Accident du métro à Mexico: la recherche des responsables a commencé

  • Sur place, des témoins ont fait entendre de virulentes critiques contre Marcelo Ebrard, potentiel candidat à la présidence
  • L'enquête a été confiée au parquet fédéral et à celui de la ville de Mexico, et recevra l'appui d'experts internationaux indépendants

MEXICO : Le Mexique a entamé mardi la recherche des responsabilités dans l'accident survenu la veille dans le métro de sa capitale, qui a fait au moins 25 morts et quelque 80 blessés, selon un dernier bilan.

Les regards se tournent notamment vers celui qui était le maire de la ville au moment de l'inauguration le 30 octobre 2012 de cette ligne "maudite", l'actuel ministre des Affaires étrangères et potentiel candidat à la présidence Marcelo Ebrard, un vieux routier de la politique locale.

Sur place, des témoins ont fait entendre de virulentes critiques contre Marcelo Ebrard. "Qu'il vienne ici voir ce qu'il nous a laissé.

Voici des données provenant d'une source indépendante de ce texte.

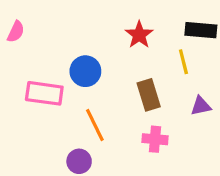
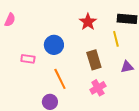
pink rectangle: (44, 93) -> (28, 59), size x0.6
pink cross: (155, 139) -> (98, 88), turned -35

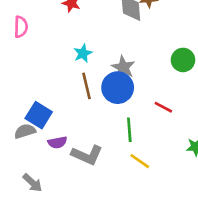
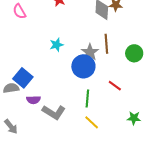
pink semicircle: (21, 27) -> (19, 11), turned 140
cyan star: (83, 53) -> (57, 45), moved
brown line: (86, 86) -> (106, 44), moved

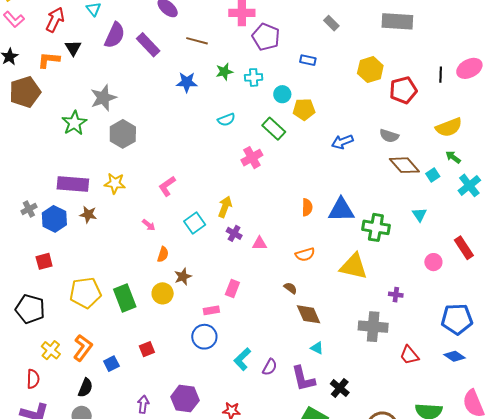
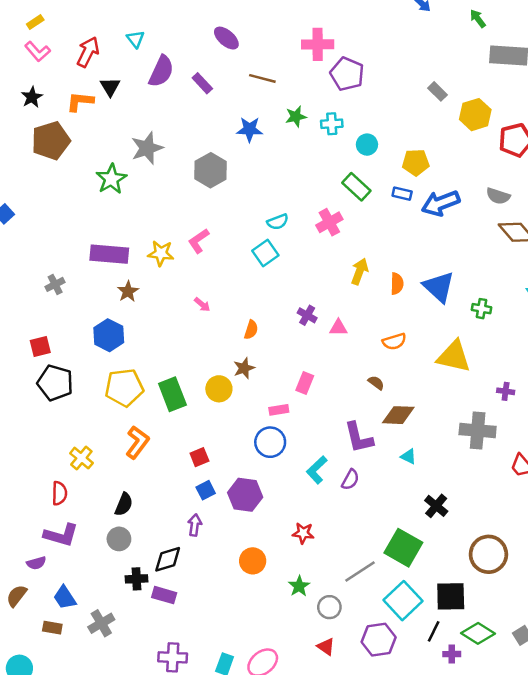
gray rectangle: (331, 23) -> (437, 91), moved
purple rectangle: (148, 45) -> (202, 83), size x0.7
blue rectangle: (308, 60) -> (402, 194), moved
yellow pentagon: (304, 109) -> (416, 162), moved
cyan semicircle: (226, 120) -> (278, 222), moved
gray hexagon: (123, 134) -> (211, 170), moved
blue arrow: (342, 142) -> (441, 203), size x1.4
pink L-shape: (167, 186) -> (199, 241), moved
yellow arrow: (225, 207) -> (360, 271), moved
blue triangle: (341, 210) -> (439, 287), turned 44
brown star: (88, 214) -> (128, 291), turned 30
blue hexagon: (54, 219) -> (109, 335), moved
cyan square: (195, 223) -> (265, 253), moved
green cross: (376, 227) -> (481, 309), size x0.6
orange semicircle: (163, 254) -> (251, 330), moved
red square: (44, 261) -> (40, 346), moved
black pentagon: (30, 309) -> (55, 383), moved
brown diamond: (309, 314) -> (398, 415), turned -64
orange L-shape: (83, 348) -> (137, 442), moved
blue square: (111, 364) -> (206, 490), moved
purple L-shape: (303, 379) -> (359, 438), moved
purple hexagon: (185, 399) -> (245, 495), moved

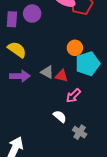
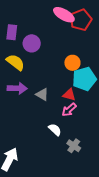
purple circle: (32, 14) -> (32, 43), moved
gray triangle: (47, 72) -> (42, 95), moved
red triangle: (62, 76) -> (69, 95), moved

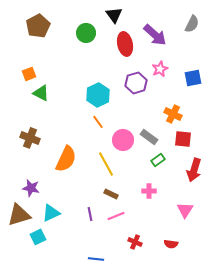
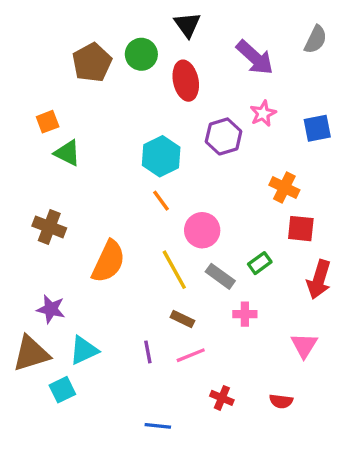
brown pentagon: (38, 26) -> (92, 62), moved
red ellipse: (125, 44) -> (186, 81), moved
gray rectangle: (149, 137) -> (220, 276), moved

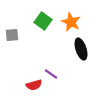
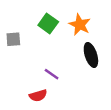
purple line: (51, 74) -> (52, 74), moved

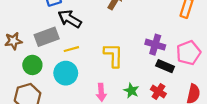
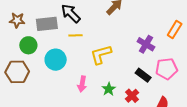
purple cross: (155, 45) -> (146, 44), moved
yellow line: (71, 49) -> (75, 35), moved
yellow L-shape: (113, 55) -> (101, 54), turned -120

C'est lui le responsable", a hurlé une femme devant les caméras en  proférant des accusations de corruption à son encontre.

Dans la matinée, devant la presse, le président Andres Manuel Lopez Obrador a immédiatement promis "une enquête approfondie, sans égard d'aucune sorte, pour chercher à connaître la vérité (...), à partir de laquelle la responsabilité sera établie".

Marcelo Ebrard, présent à la conférence de presse, a évoqué un "jour triste pour tous". "Je me mets à l'entière disposition des autorités", a déclaré le ministre, potentiel candidat à l'élection présidentielle de 2024.

Le gouvernement a décrété trois jours de deuil national, du 4 au 6 mai. 

Le bureau du procureur de Mexico a annoncé que l'enquête porterait sur les crimes d'homicide involontaire et de dommages matériels.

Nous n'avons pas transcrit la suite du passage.